Las décimas de Rumores del Hórmigo han encontrado continuidad en algunos autores posteriores del siglo XX cubano como Eugenio Florit, que le rinde homenaje en sus décimas de Trópico. También en la obra del gran estudioso y cultivador de la décima que fue El Indio Naborí hay una influencia raigal de Nápoles Fajardo, quien, si no fue justipreciado por sus contemporáneos (aunque Aurelio Mitjans lo juzga “el más inspirado cultivador de la poesía popular entre nosotros”) y del mismo siglo XX, encontró en algunos de los más grandes poetas como Gastón Baquero frases como esta: “en El Cucalambé está la imagen primitiva, incontaminada de Cuba”. El importante investigador sobre la décima cubana Virgilio López Lemus, en La décima constante, refiere que la décima alcanzó con su obra a “su primer clásico popular”, un poeta que “supo situar parte de la techumbre lírica de la poesía del pueblo cubano, sin dejar de ser él mismo una columna maravillosa de gracia y facilidad poéticas”.

Muchos críticos y poetas contemporáneos de Nápoles Fajardo no supieron ver en él las grandes ganancias que representaba su obra para la poesía cubana, y en consecuencia lo tildaron de “salcochador de yerbas de monte”, “vulgar coplero”, “cocinero de delantal de salvaje” (en alusión al anagrama de su nombre, compuesto a partir de la palabra inglesa Cook, cocinero, y calambé, voz india, y según otros africana, que significa delantal de salvaje, y que al reconstituirse forman la expresión Cuba Clamé). Sin embargo los revolucionarios lo calificaron de patriota.

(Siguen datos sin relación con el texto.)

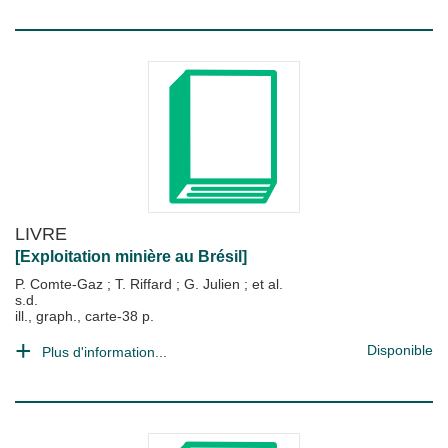
LIVRE
[Exploitation minière au Brésil]
P. Comte-Gaz
;
T. Riffard
;
G. Julien
; et al.
s.d.
ill., graph., carte-38 p.
Disponible
Plus d'information...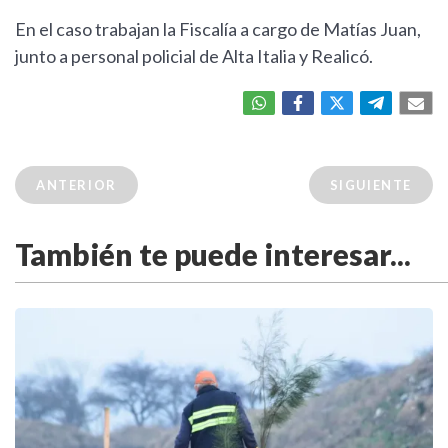
En el caso trabajan la Fiscalía a cargo de Matías Juan,
junto a personal policial de Alta Italia y Realicó.
ANTERIOR
SIGUIENTE
También te puede interesar...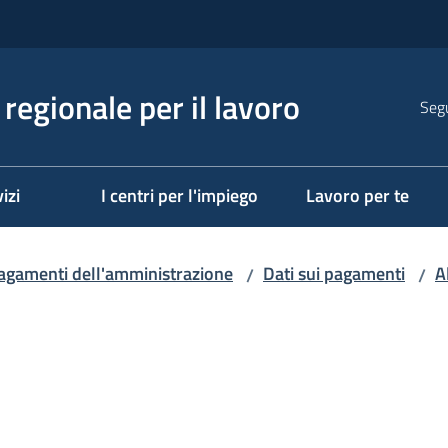
regionale per il lavoro
Segu
izi
I centri per l'impiego
Lavoro per te
agamenti dell'amministrazione
Dati sui pagamenti
A
/
/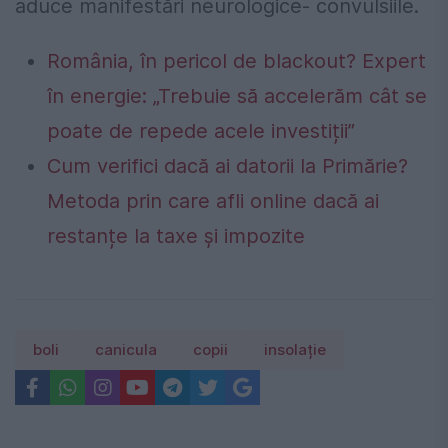
aduce manifestări neurologice- convulsiile.
România, în pericol de blackout? Expert
în energie: „Trebuie să accelerăm cât se
poate de repede acele investiții”
Cum verifici dacă ai datorii la Primărie?
Metoda prin care afli online dacă ai
restanțe la taxe și impozite
boli
canicula
copii
insolație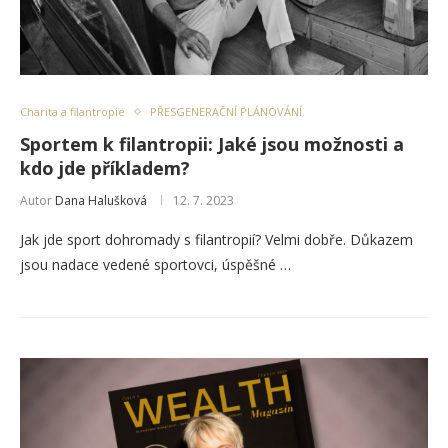
Charita a filantropie
PŘESGENERAČNÍ PLÁNOVÁNÍ
Sportem k filantropii: Jaké jsou možnosti a
kdo jde příkladem?
Autor
Dana Halušková
12. 7. 2023
Jak jde sport dohromady s filantropií? Velmi dobře. Důkazem
jsou nadace vedené sportovci, úspěšné …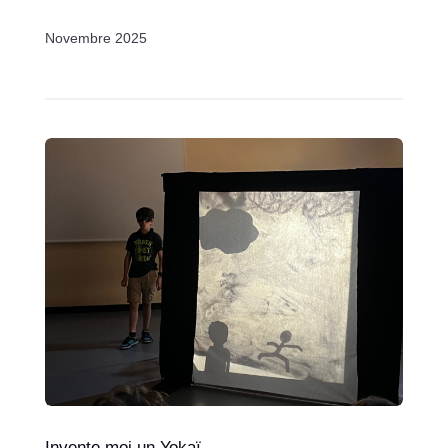
Novembre 2025
Invente moi un Yokaï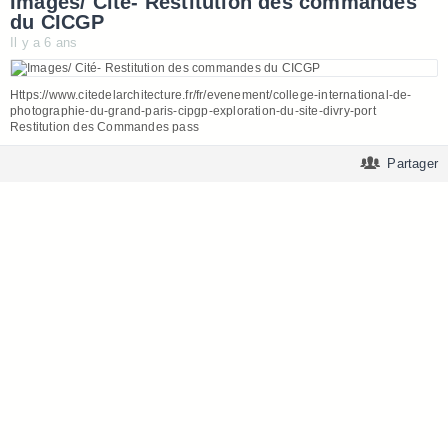
Images/ Cité- Restitution des commandes
du CICGP
Il y a 6 ans
Https://www.citedelarchitecture.fr/fr/evenement/college-international-de-
photographie-du-grand-paris-cipgp-exploration-du-site-divry-port
Restitution des Commandes pass
Partager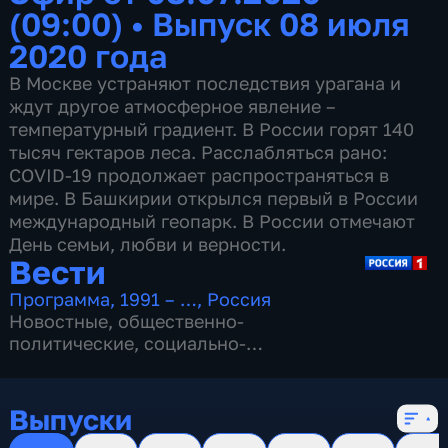
(09:00)
•
Выпуск 08 июля
2020 года
В Москве устраняют последствия урагана и
ждут другое атмосферное явление –
температурный градиент. В России горят 140
тысяч гектаров леса. Расслабляться рано:
COVID-19 продолжает распространяться в
мире. В Башкирии открылся первый в России
международный геопарк. В России отмечают
День семьи, любви и верности.
Вести
Программа
,
1991 – …
,
Россия
Новостные
,
общественно-
политические
,
социально-
экономические
,
16 сезонов, 13154 выпуска
Выпуски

En el poema “Hatuey y Guarina” aparecen décimas de fervorosa cubanía, incluso un osado grito de rebeldía, de llamado a la conquista de la independencia para la patria cubana.

Contrariamente a la crítica que sólo reconoce valor en la zona más criolla, rústica y costumbrista de El Cucalambé, estigmatizándolo así como poeta exclusivamente nativista, popular, vale la pena reparar sobre la poesía de violentos contrastes y fantásticas imágenes de las letrillas, sonetos, epístolas y fábulas en las que asoma otro Cucalambé también personal en esta vertiente culta, que indaga influido por Quevedo y por el Arcipreste de Hita en el grotesco cubano. Produce así esa joya de una apresurada antipoesía que es su autorretrato. Vale también la pena acercarse a sonetos más filosóficos que enseñan la veta amarga del poeta, como ese de “Nada”, o el de “Siete verdades”, donde apostrofa contra los tipos humanos de la época que conformaban una faunilla local de revueltas mediocridades, bajas pasiones, corrupción y vicios: el poetastro plagiario, el secretario burócrata en que se intuyen las futuras tintas de un Ramón Meza, los abogadillos oportunistas, las mujeres casquivanas y las suegras.

Desapareció misteriosamente en Santiago de Cuba a finales de 1861. Se tiene como posible la causa de un suicidio.